Di dalam kedai itu menampakkan, Rehan, Rio, Ardi, sedang lahap menyantap makanan yang dipesan mereka dikedai tersebut. Sebenarnya tadi Rehan ingin cepat sampai rumah, sebab memang sudah sangat kelaparan. Akan tetapi, karena kedua sahabatnya mengajak makan terlebih dahulu, dengan dalih akan di bayarkan Ardi, kata Rio. Dengan semangat juang empat lima, Rehan mengiyakan. Membuat Ardi pasrah, harus merelakan uang sekolahnya hari ini dihabiskan tanpa sisa. Sementara Rio hanya menyengir tanpa dosa menatap Ardi, dengan dua jari dibentuk V. Siapa coba yang tidak mau dibayarin? Pikir Rehan.

"Gila lo! Makan atau kesurupan lo?" Rio menyatukan kedua alisnya. Menatap bergantian dua piring porsi Rehan yang tadi masih berisi ikan lele goreng juga nasi, kini habis di makan kilat oleh Rehan dan yang tersisa hanyalah seonggok tulang-belulang ikannya. Padahal Rio makan satu piring porsi saja belum habis, segitu laparnya kah Rehan, pikirnya dalam hati.

"Laki mah gini makannya cepet! Emang kayak lo makan aja kemayu banget! Laki atau peyem lo?" Rehan yang tidak terima dikatai Rio, membalas mengolok Rio juga.

"Peyem mah tape goblok!" Keluar lah kata-kata kasar khas anak lelaki dari mulut Rio.

"Biarin aja bro! Biasa kalo Rehan lagi kelaperan gitu, jadi kayak si Blacky kalau belum dikasih makan." Ucap Ardi karena teringat dengan Anjing peliharaan tetangganya yang diberi nama blacky, kalau dikasih makan pasti langsung cepat habis.

"Anjing dong dia? Hahaha.." Rio yang tahu kalau blacky adalah nama anjing tetangganya Ardi, menyuarakan tawanya.

"Thanks man. Lo emang paling perhatian sama gue! Tapi sorry, gue nggak suka sesama jenis." Rehan memasang raut wajah sedih yang ia buat-buatkan, membuat Ardi menatapnya jijik.

"Hahaha, terus lo sukanya apa bro?" Tanya Rio lalu menyeruput es jeruk kepunyaannya.

"Sukanya sama Adelia. dia kan beda jenis, ya gak han?" Ardi mencuci tangannya di mangkuk stainless yang terdapat air bersih di dalamnya, tampaknya sudah selesai dengan makanannya, setelah itu menatap Rehan dengan tatapan bertanya.

"Emang yang beda jenis dia doang ya?" Bukannya menjawab, Rehan malah balik bertanya dengan kedua sahabatnya itu.

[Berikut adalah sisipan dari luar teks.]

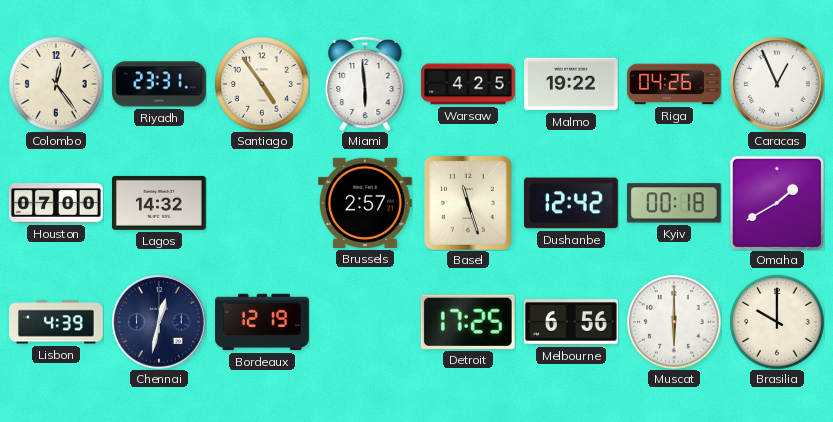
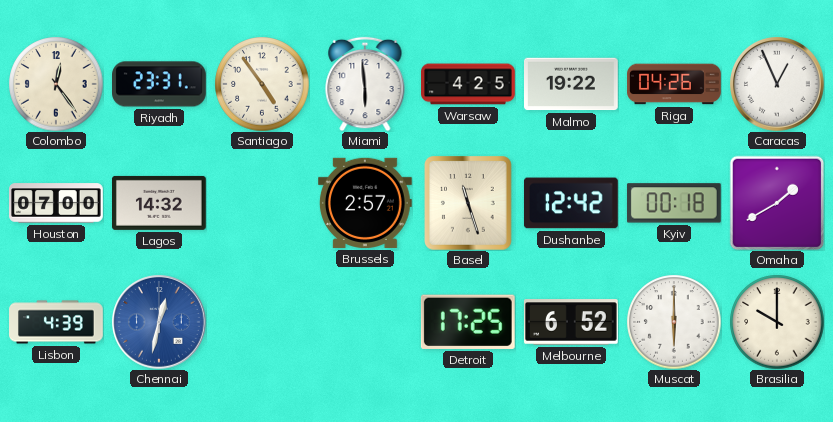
Chennai dial: navy -> blue
Bordeaux: 12:19 -> none
Melbourne: 6:56 -> 6:52
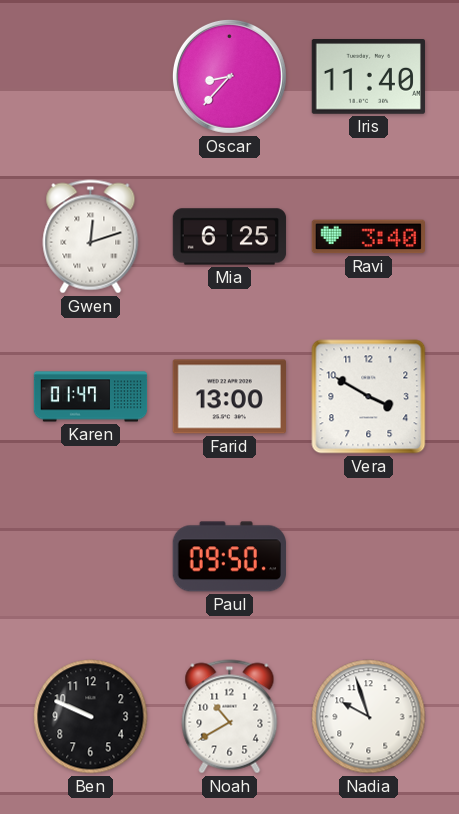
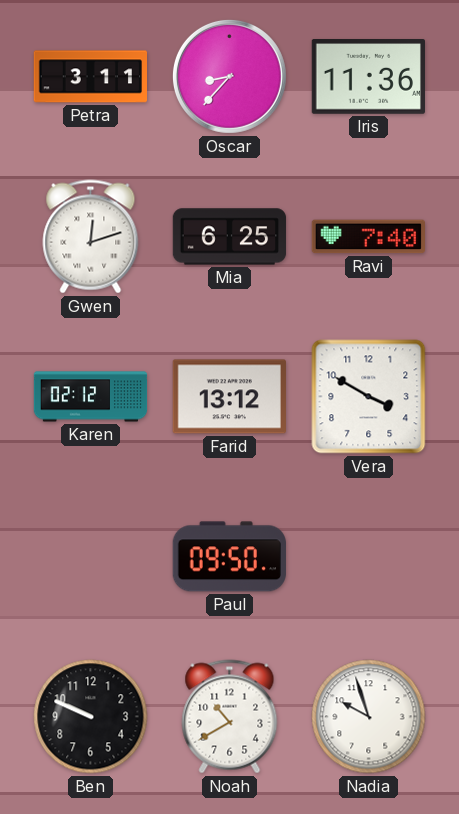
Petra: none -> 3:11
Iris: 11:40 -> 11:36
Ravi: 3:40 -> 7:40
Karen: 01:47 -> 02:12
Farid: 13:00 -> 13:12
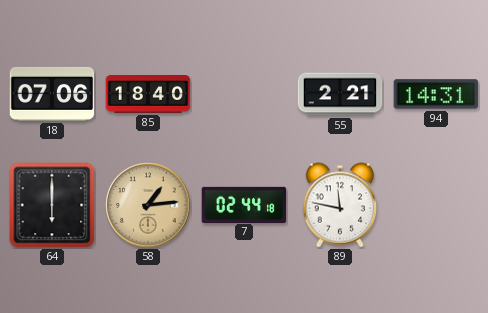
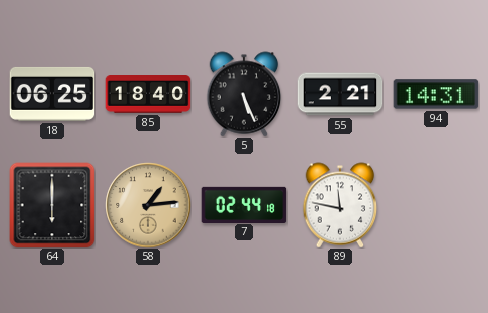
18: 07:06 -> 06:25
5: none -> 5:26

"Ya enggaklah banyak! Tapi, kalo lo mau yang kayak gitar spanyol ada, si sinta tuh. Anjir gue pernah mimpiin dia sampe kebasahan hahaha." Ucap Rio tertawa, sambil pikirannya berkelana mengingat-ngingat mimpinya saat itu.

"Dasar cabul lo Yo!" Ardi melempar tissue ke wajah Rio, yang dipakainya untuk mengeringkan tangan yang basah tadi.

"Daripada lo homoan!" Rio juga balas melempar mengenai seragam Ardi, bukan tissue melainkan batu es yang diambilnya dari gelas minuman Rehan.

Rehan yang melihat hanya diam saja dengan sikap nyelenehnya Rio, memang kedua sahabatnya itu kadang akur kadang enggak.

"Ah kayak dia mah udah sering dijamah, anti bekasan gue man." Ucap Rehan dengan menggeleng-gelengkan kepalanya.

"Bilang anti dimulut, kalo disodorin pasti mau juga lo bro!" Sengit Rio kepada Rehan yang menatapnya.

"Hahaha bener, bener banget! munafik lo han!" Tawa mengejek keluar dari mulut Ardi, disusul dengan dilemparnya tissue ke wajah Rehan, yang ditampik tangan Rehan agar tidak mengenai wajahnya.